Poverty reduction & climate protection: Not a contradiction, but
an inseparable unity

We are currently witnessing fierce battles over funding: ‘Should money be spent on climate protection or on people?’ some ask – a letter from Bill Gates just before the COP30 climate conference in Brazil has recently fuelled this debate. But the question is misleading. Development aid and climate protection must not be seen as competing priorities – they share a common agenda! If this connection is not better understood, the international community risks leaving the most vulnerable even further behind.

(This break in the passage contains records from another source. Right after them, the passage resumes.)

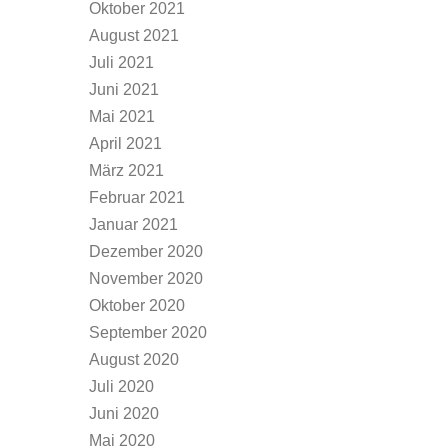
Oktober 2021
August 2021
Juli 2021
Juni 2021
Mai 2021
April 2021
März 2021
Februar 2021
Januar 2021
Dezember 2020
November 2020
Oktober 2020
September 2020
August 2020
Juli 2020
Juni 2020
Mai 2020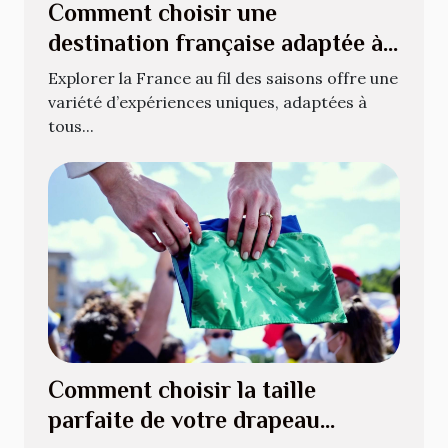
Comment choisir une
destination française adaptée à
chaque saison ?
Explorer la France au fil des saisons offre une
variété d’expériences uniques, adaptées à
tous...
Comment choisir la taille
parfaite de votre drapeau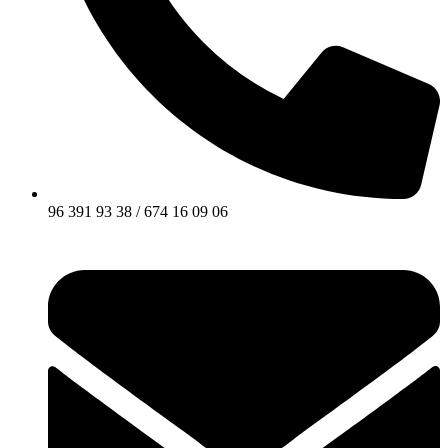
96 391 93 38 / 674 16 09 06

A recent article highlights how this gap between development and climate policy is widening (see, for example, the criticism of Bill Gates’ approach). Let us back this up with scientifically proven correlations – because the data clearly shows that global warming, land and soil degradation, famine, migration and poverty are closely interlinked.

Important Facts and Connections

  • According to a recent report by the Food and Agriculture Organization of the United Nations (FAO), approximately 1.7 billion people live in regions where crop yields are already declining due to human-induced land degradation. (see FAOHome)
  • Globally, up to 40% of the Earth’s land surface (approximately >2 billion hectares) is degraded – meaning that biological or economic productivity is reduced. (see The United Nations Office at Geneva and UNCCD)
  • Soil degradation acts as a ‘Threat Amplifier’: It exacerbates resource conflicts, migration, hunger and poverty. (see UN and World Vision)
  • According to the Intergovernmental Panel on Climate Change (IPCC), climate change could drive an additional 32 to 132 million people into extreme poverty by 2030. (see IPCC Chapter ‘Poverty, Livelihoods and Sustainable Development’ and Prevention Web)
  • The UN report ‘Climate change threatens progress across sustainable development’ also points out that global hunger and development progress are being undermined by climate risks. (to the UN report)
 
Why This Is Relevant for Development Policy and Climate Protection
  • Those who focus only on ‘development aid’ without incorporating climate risks run the risk of supporting measures that are undermined by deteriorating environmental and climate conditions.
  • Those who focus only on ‘climate protection’ without addressing poverty and inequality miss the opportunity to build social resilience – and risk not including the pressing needs of people on the ground.
  • Instead of competition between goals, synergy potential emerges: If we restore degraded soils, for example, we create better agricultural yields and more carbon sequestration. If we empower people to operate in a climate-resilient manner, we strengthen both income and climate adaptation.
Biochar production in Nakivale, Uganda ⓒ UNIDOS

Our Demand at Generation Restoration

  • Holistic programs: Development and climate financing must be conceived as integrated strategies – addressing poverty and climate risks together.
  • Locally anchored solutions: Measures such as soil regeneration, sustainable agriculture, agroforestry systems and climate protection must be directly tailored to the most vulnerable communities and developed together with them.
  • Partnerships instead of silos: Donors of development and climate financing (public and private) must plan together and pool resources – so that effects are amplified.
  • Monitoring & impact measurement: We need clear indicators that capture both social (e.g., income increase, food security) and ecological (e.g., soil quality, CO₂ sequestration) dimensions.

Leave no one behind

If we truly want to fulfill the promise of the 2030 Agenda to leave no one behind (SDG 1 & 2 & 13 together), then we can no longer think of development aid and climate protection as separate worlds. They belong together. Those who live in poverty today will be even more vulnerable tomorrow due to the climate crisis. Those who ignore the climate crisis undermine development opportunities for billions of people.

Let us therefore find ways to act together – across generations, fairly and effectively.